* **What is needed**
What lines below contain the string "daha"? List them all.
*** The data Section Begins ***
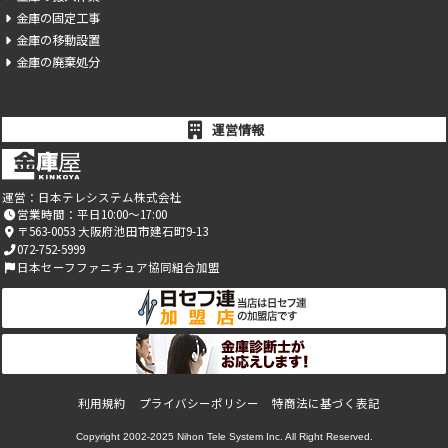
金庫の固定工事
金庫の移動設置
金庫の廃棄処分
運営情報
運営：
日本テレシステム株式会社
営業時間：平日10:00～17:00
〒563-0053 大阪府池田市建石町9-13
072-752-5999
日本セーフファニチュア協同組合加盟
利用規約
プライバシーポリシー
特商法に基づく表記
Copyright 2002-2025
Nihon Tele System Inc.
All Right Reserved.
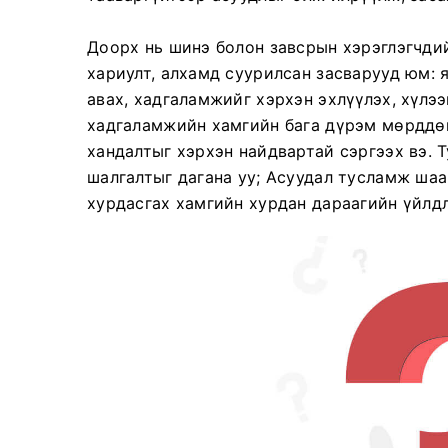
Доорх нь шинэ болон завсрын хэрэглэгчди
хариулт, алхамд суурилсан засварууд юм: 
авах, хадгаламжийг хэрхэн эхлүүлэх, хүлэ
хадгаламжийн хамгийн бага дүрэм мөрддөг
хандалтыг хэрхэн найдвартай сэргээх вэ.
шалгалтыг дагана уу; Асуудал тусламж ша
хурдасгах хамгийн хурдан дараагийн үйлдл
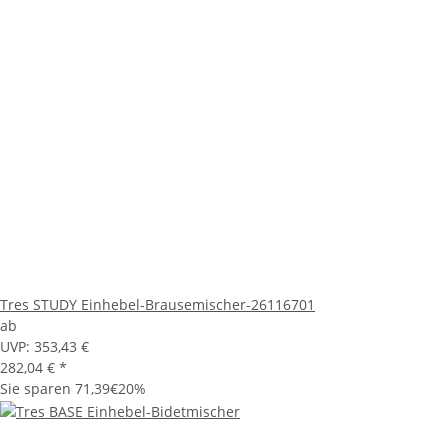
Tres STUDY Einhebel-Brausemischer-26116701
ab
UVP:
353,43 €
282,04 €
*
Sie sparen
71,39€
20%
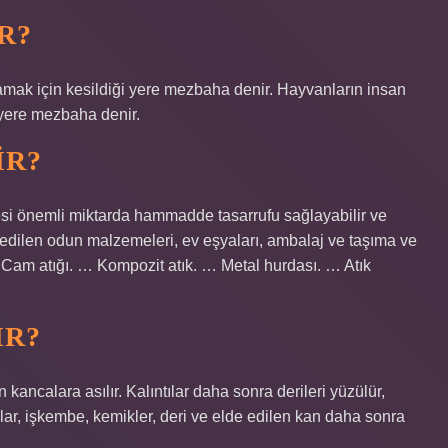
R?
lamak için kesildiği yere mezbaha denir. Hayvanların insan
i yere mezbaha denir.
IR?
lmesi önemli miktarda hammadde tasarrufu sağlayabilir ve
dilen odun malzemeleri, ev eşyaları, ambalaj ve taşıma ve
Cam atığı. … Kompozit atık. … Metal hurdası. … Atık
IR?
ancalara asılır. Kalıntılar daha sonra derileri yüzülür,
saklar, işkembe, kemikler, deri ve elde edilen kan daha sonra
*** The data Section Ends ***
* **Response**
ancalara asılır. Kalıntılar daha sonra derileri yüzülür,
saklar, işkembe, kemikler, deri ve elde edilen kan daha sonra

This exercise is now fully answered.